Isto do preço dos combustíveis tem alguma graça. Bom, desde logo para quem vende os combustíveis. E não falo do dono da bomba, mas do dono da bomba que enche a bomba, se é que me faço entender.
Nós, os portugueses, sempre fomos bastante furtados na estrada. É verdade que não precisamos de sair de casa para ter de pagar, mas na estrada é particularmente visível a subtracção. Como já disse várias vezes, a culpa é do povo. Tantas vezes disse “vão mas é roubar para a estrada”, que foram mesmo.
Ora, vamos lá. Os portugueses são aquele povo que pode observar, em bonitos e electrónicos painéis nas auto-estradas, o preço dos combustíveis ao longo do caminho, em tempo real. Tal informação permite escolher, então, o posto mais económico. Sucede, por lamentável conjugação astral, que os preços são sempre rigorosamente os mesmos, desde o primeiro dia. Da minha incompleta passagem por uma faculdade de Direito, recordo-me de esta conjugação não ser considerada astral. Mas a minha faculdade de Direito era a da Universidade de Lisboa, pelo que podia, já naquele tempo, o corpo docente andar mais interessado no corpo discente. E quando não se tem atenção nas aulas…
A verdade é que combinam os preços nas nossas barbas e o que fizemos nós? Aquilo que, mais coisa menos coisa, fazemos sempre. Nada. Pagámos e calámos. É a vida. São “eles”. Devíamos fazer uma nova religião em torno de um deus Eles, que tememos e adoramos.

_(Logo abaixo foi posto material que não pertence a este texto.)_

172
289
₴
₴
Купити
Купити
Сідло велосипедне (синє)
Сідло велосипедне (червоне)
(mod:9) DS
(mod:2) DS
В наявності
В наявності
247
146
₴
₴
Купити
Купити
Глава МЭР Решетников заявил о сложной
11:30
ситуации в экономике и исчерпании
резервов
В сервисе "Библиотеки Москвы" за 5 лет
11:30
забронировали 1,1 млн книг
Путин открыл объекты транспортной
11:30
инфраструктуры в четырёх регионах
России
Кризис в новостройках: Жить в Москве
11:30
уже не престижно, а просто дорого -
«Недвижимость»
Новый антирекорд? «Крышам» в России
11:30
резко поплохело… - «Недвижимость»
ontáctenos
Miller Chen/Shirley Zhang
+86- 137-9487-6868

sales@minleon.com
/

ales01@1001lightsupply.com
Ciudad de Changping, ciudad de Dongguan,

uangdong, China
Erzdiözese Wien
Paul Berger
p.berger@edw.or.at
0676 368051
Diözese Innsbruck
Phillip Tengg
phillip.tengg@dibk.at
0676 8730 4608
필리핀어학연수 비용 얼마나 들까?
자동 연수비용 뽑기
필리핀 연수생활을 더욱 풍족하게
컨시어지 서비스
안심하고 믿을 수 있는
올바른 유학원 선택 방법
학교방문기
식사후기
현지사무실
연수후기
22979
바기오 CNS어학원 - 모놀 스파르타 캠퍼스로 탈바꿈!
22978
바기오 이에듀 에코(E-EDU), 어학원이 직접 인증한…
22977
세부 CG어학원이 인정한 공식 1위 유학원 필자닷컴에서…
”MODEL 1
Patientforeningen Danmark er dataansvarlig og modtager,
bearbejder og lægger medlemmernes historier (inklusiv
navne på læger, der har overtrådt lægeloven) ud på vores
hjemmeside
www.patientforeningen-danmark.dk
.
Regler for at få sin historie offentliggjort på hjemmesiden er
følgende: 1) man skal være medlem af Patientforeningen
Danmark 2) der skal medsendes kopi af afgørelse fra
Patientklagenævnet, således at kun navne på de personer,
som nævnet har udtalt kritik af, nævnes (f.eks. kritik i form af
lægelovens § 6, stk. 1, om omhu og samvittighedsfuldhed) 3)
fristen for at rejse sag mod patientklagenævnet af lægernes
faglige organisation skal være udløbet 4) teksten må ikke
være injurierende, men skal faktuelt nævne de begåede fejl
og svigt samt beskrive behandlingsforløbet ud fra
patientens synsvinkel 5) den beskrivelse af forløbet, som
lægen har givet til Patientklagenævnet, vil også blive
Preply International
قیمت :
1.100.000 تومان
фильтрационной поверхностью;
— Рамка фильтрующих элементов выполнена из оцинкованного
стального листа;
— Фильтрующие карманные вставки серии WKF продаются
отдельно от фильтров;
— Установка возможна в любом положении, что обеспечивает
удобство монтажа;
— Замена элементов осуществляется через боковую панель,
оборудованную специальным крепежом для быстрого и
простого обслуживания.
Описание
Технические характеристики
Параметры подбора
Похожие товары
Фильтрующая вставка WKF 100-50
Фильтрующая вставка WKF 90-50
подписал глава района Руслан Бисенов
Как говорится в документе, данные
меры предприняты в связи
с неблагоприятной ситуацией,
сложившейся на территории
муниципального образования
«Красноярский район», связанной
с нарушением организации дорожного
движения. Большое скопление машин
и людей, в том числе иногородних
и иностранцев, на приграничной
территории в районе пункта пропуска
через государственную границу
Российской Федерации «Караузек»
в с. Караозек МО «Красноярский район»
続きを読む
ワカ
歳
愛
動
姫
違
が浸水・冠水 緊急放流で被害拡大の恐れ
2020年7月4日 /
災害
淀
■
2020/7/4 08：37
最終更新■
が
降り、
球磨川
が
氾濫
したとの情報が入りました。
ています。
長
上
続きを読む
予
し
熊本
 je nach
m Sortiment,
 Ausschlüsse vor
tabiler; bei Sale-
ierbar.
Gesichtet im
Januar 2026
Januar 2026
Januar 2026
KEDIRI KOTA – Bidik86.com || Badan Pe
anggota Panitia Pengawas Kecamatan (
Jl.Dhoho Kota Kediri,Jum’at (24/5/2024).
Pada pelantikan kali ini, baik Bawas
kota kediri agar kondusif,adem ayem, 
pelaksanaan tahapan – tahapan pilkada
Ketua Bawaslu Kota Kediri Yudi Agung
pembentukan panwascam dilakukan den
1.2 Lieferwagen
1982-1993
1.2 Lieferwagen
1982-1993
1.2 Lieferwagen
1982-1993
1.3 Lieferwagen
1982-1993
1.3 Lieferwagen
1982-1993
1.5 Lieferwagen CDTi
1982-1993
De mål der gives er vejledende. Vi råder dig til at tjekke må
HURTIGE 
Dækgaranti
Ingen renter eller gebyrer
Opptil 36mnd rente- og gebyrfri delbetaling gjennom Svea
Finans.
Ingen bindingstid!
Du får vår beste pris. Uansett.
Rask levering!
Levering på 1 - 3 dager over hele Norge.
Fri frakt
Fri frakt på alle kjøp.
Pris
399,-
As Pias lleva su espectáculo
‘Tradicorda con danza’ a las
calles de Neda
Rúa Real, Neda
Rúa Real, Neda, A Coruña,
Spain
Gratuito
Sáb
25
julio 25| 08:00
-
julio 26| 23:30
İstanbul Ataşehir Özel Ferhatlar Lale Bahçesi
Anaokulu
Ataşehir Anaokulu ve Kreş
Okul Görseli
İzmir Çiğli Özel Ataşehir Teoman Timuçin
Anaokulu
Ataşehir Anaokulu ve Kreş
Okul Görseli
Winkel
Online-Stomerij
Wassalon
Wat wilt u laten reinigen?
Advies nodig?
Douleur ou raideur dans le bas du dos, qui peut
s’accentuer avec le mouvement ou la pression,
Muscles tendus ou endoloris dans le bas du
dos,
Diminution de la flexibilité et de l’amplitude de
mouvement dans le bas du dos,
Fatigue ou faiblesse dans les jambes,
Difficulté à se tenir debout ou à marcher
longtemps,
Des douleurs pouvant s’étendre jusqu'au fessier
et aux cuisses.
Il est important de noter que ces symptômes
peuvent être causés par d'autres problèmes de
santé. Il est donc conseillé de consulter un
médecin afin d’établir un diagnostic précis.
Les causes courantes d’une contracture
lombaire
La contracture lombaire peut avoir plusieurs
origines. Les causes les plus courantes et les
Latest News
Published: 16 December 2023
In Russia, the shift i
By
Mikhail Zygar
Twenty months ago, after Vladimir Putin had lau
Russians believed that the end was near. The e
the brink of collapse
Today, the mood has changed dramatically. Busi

Entretanto, o simpático executivo, que está há anos a explorar a exploração com os combustíveis, meteu a mão na consciência – num gesto que já pode fazer parte das cerimónias em honra d’Eles – e diminuiu o imposto, pregando aos fiéis o valor da poupança. Lamentavelmente, as petrolíferas não são crentes e por isso encaixaram parte do desconto, aparecendo então nos postos um valor superior àquele que foi prometido. É milagre.
Fulo, o primeiro-ministro vai ao Twitter dizer que já baixou os preços e pede então ao povo que verifique com atenção a factura. Costa pede isto porque já sabia que tinha sido enganado. Mas quer que o povo olhe para a factura com a mesma cara de parvo com que olha para os painéis das auto-estradas ou prefere que o povo ponha, desta vez, outra cara? Pode experimentar-se o espanto.
Determinado a defender o seu povo, Costa joga então o trunfo da ASAE. A ASAE está atenta, garante. Ah, bom. Imagino as pernas das petrolíferas a tremer com a ASAE, pobre autoridade, que nem tem grande margem para intervir. Mas ainda que interviesse, pronto, levantava um auto que os departamentos jurídicos das petrolíferas teriam o maior gosto em contestar; e a decisão, com sorte, chegava quando já se tivesse acabado o petróleo no planeta.
O problema – e estou a terminar, se chegou até aqui tem um desconto de 6 cêntimos/litro – é que os governos não põem esta gente toda em sentido, nem este governo nem os anteriores e provavelmente o próximo também não. O Estado, quando as companhias passam a ter alguma dimensão, encolhe-se. Ao ver que o desconto do imposto não foi reflectido no preço dos combustíveis, o Governo podia ter metido logo a autoridade tributária em acção, abria os processos e ficava tudo impedido de aceder a fundos, apoios e qualquer tipo de benefícios – incluindo bazucas – fosse qual fosse a área, nomeadamente as bem-aventuradas renováveis. Acabava-se logo ali a brincadeira. E é isso que acontece a qualquer desgraçado que tente ludibriar o Estado: é liminarmente condenado ao degredo.
Mas não. O primeiro-ministro mandou o povo ir ver a factura com atenção, como já vê com atenção os tais painéis. E mais: também mandou a ASAE. Pode ser que o combustível esteja fora de prazo.